# What is required
The expected response is a copy of every line in the entries below that includes the word "Devices".

# Available records

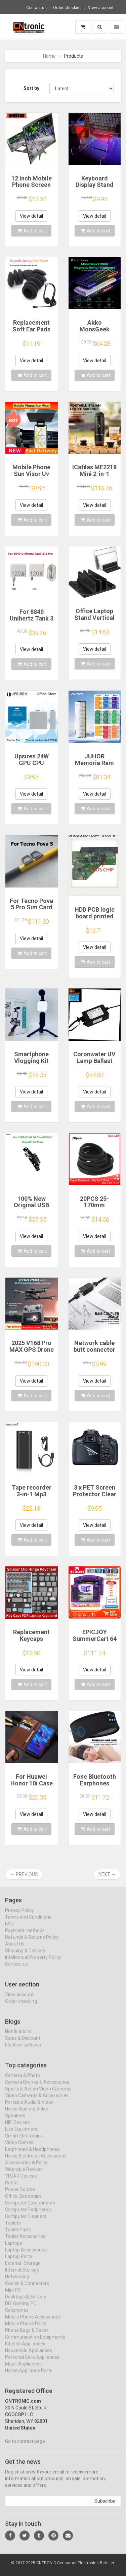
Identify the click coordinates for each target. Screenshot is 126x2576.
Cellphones (17, 2315)
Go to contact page (25, 2447)
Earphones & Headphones (32, 2154)
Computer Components (30, 2208)
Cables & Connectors (27, 2289)
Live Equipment (21, 2134)
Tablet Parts (18, 2235)
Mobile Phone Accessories (33, 2322)
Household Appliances (28, 2356)
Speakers (15, 2121)
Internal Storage (22, 2275)
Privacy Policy (19, 1916)
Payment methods (25, 1936)
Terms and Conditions (28, 1922)
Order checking (67, 7)
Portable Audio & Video (29, 2107)
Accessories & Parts (26, 2168)
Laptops (13, 2248)
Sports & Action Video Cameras (38, 2094)
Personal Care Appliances (32, 2362)
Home (49, 56)
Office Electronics (23, 2201)
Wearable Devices (24, 2175)
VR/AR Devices (21, 2181)
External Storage (23, 2268)
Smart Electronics (24, 2141)
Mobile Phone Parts (25, 2329)
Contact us (36, 7)
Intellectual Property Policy (33, 1963)
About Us (15, 1949)
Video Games (19, 2148)
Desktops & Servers (25, 2302)
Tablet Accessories (25, 2242)
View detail (31, 216)
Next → (107, 1874)
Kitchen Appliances (25, 2349)
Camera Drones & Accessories (37, 2087)
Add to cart (32, 230)
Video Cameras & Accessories (37, 2101)
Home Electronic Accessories (36, 2161)
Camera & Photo (22, 2081)
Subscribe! (105, 2506)
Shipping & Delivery (25, 1956)
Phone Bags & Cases (27, 2336)
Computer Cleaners (25, 2221)
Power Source (20, 2195)
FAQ (9, 1929)
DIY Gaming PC (21, 2309)
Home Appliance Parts (28, 2376)
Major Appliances (23, 2369)
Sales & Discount (22, 2044)
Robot (11, 2188)
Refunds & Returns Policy (31, 1942)
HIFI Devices (17, 2128)
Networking (17, 2282)
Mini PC (13, 2295)
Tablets (13, 2228)
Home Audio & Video (26, 2114)
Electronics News (23, 2050)
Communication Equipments (35, 2342)
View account (101, 7)
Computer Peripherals (28, 2215)
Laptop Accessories (26, 2255)
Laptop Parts (18, 2262)
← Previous (24, 1874)
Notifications (18, 2037)
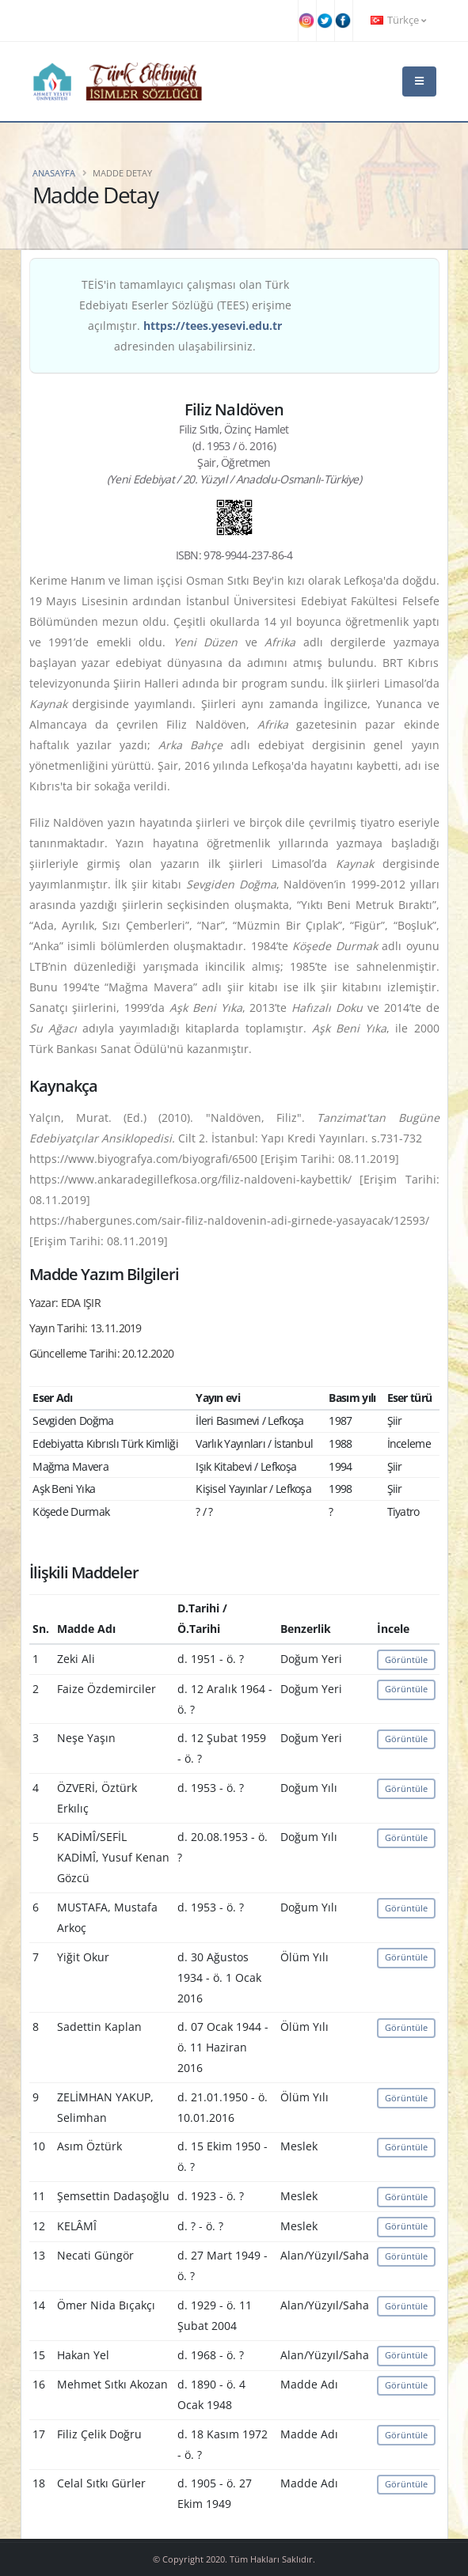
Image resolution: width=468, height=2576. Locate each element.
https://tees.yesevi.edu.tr (212, 325)
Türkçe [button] (398, 20)
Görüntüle (406, 1659)
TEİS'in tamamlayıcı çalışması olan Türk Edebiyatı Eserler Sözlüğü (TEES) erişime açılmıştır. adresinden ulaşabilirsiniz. (185, 315)
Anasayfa (53, 173)
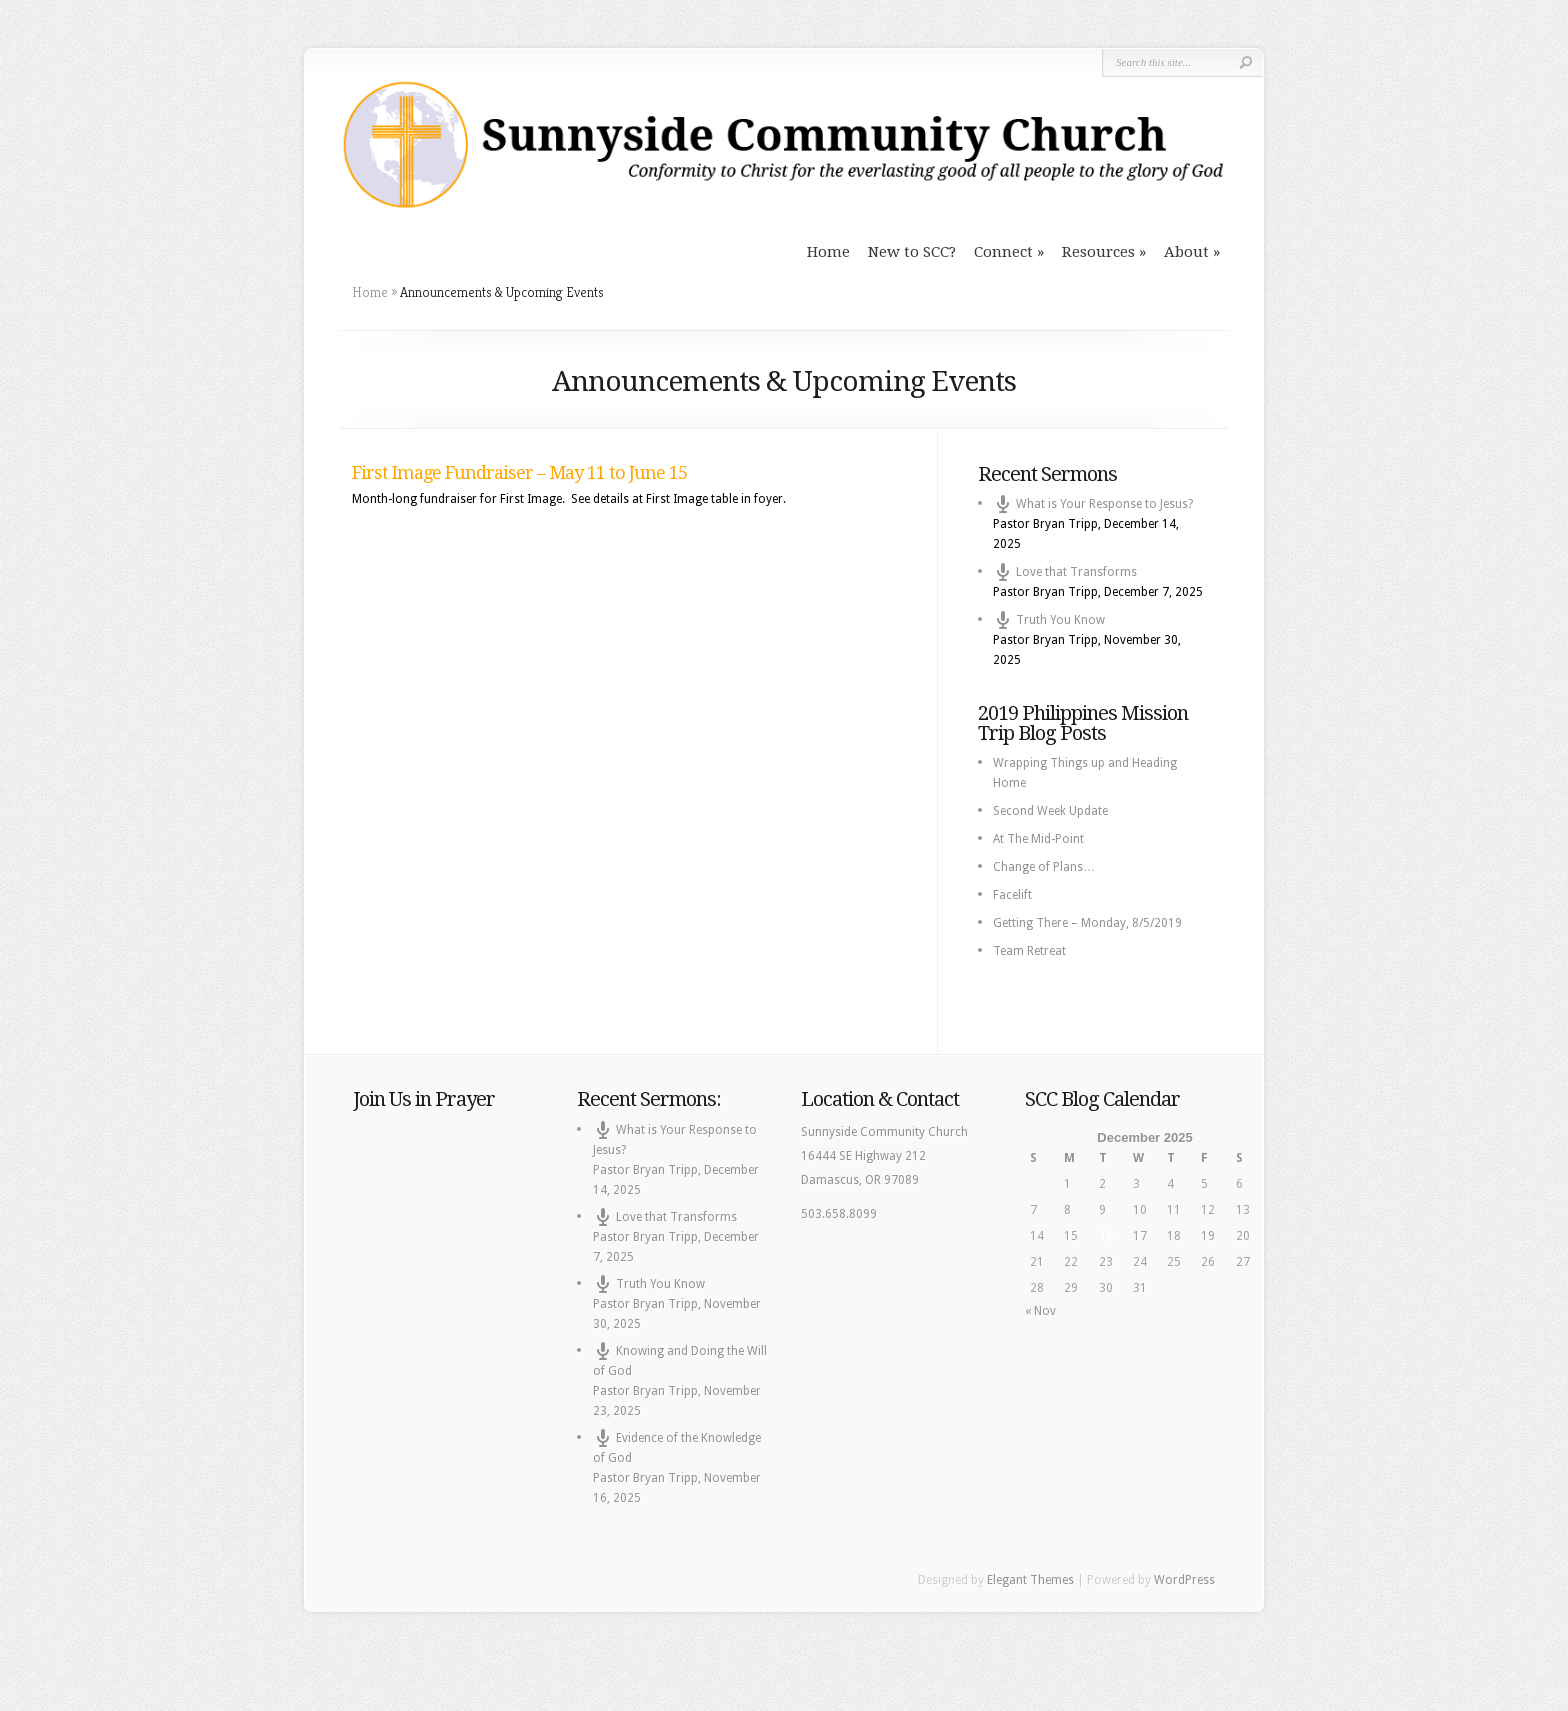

# Task answer
Wearable Devices (24, 2175)
VR/AR Devices (21, 2181)
HIFI Devices (17, 2128)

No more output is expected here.